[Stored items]
*** Block opens ***

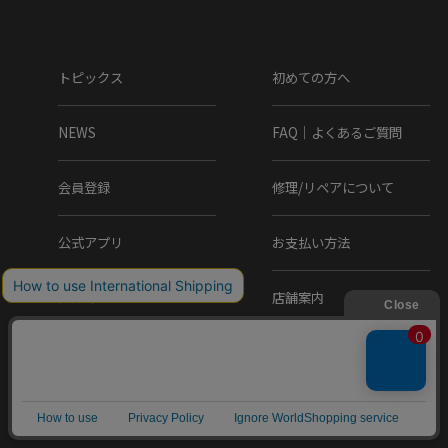
トピックス
初めての方へ
NEWS
FAQ｜よくあるご質問
会員登録
修理/リペアについて
公式アプリ
お支払い方法
メルマガ
店舗案内
ふるさと納税
会社概要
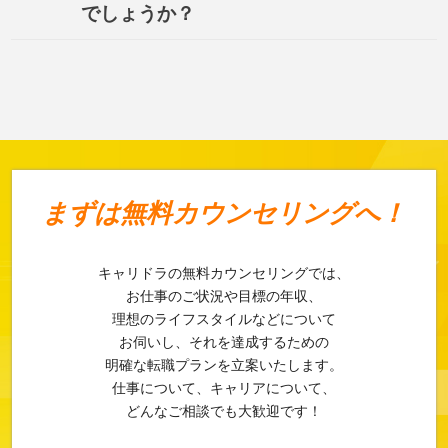
でしょうか？
まずは
無料カウンセリングへ！
キャリドラの無料カウンセリングでは、
お仕事のご状況や目標の年収、
理想のライフスタイルなどについて
お伺いし、それを達成するための
明確な転職プランを立案いたします。
仕事について、キャリアについて、
どんなご相談でも大歓迎です！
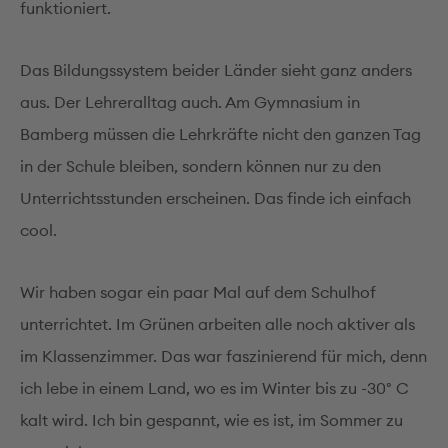
funktioniert.
Das Bildungssystem beider Länder sieht ganz anders
aus. Der Lehreralltag auch. Am Gymnasium in
Bamberg müssen die Lehrkräfte nicht den ganzen Tag
in der Schule bleiben, sondern können nur zu den
Unterrichtsstunden erscheinen. Das finde ich einfach
cool.
Wir haben sogar ein paar Mal auf dem Schulhof
unterrichtet. Im Grünen arbeiten alle noch aktiver als
im Klassenzimmer. Das war faszinierend für mich, denn
ich lebe in einem Land, wo es im Winter bis zu -30° C
kalt wird. Ich bin gespannt, wie es ist, im Sommer zu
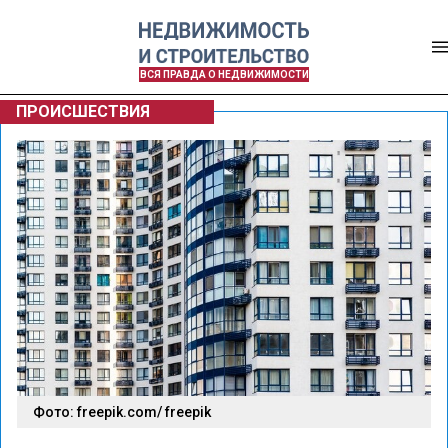
ВСЯ ПРАВДА О НЕДВИЖИМОСТИ
ПРОИСШЕСТВИЯ
Фото: freepik.com/ freepik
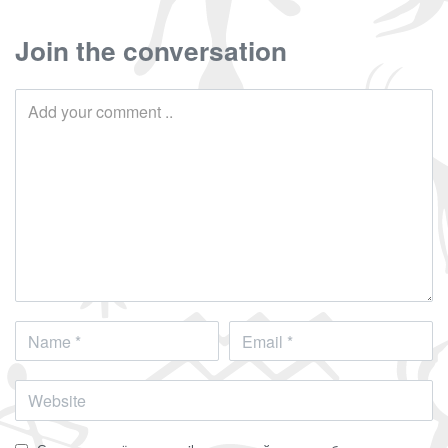
Join the conversation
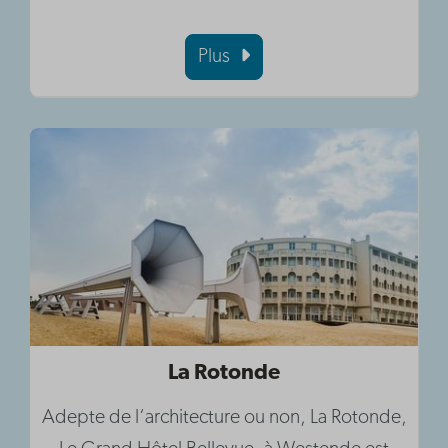
Plus
La Rotonde
Adepte de l‘architecture ou non, La Rotonde,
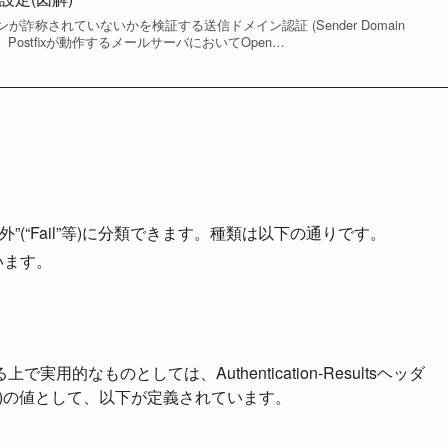
詐称されていないかを検証する送信ドメイン認証 (Sender Domain
本記事は、Postfixが動作するメールサーバにおいてOpen…
s以外”(“Fail”等)に分類できます。種類は以下の通りです。
ています。
的なものとしては、Authentication-Resultsヘッダ
kim=”)の値として、以下が定義されています。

*** Block closes ***

→ What to produce: List the lines of the entries that include "Rotonde".

→ Finished exercise:
La Rotonde
Adepte de l‘architecture ou non, La Rotonde,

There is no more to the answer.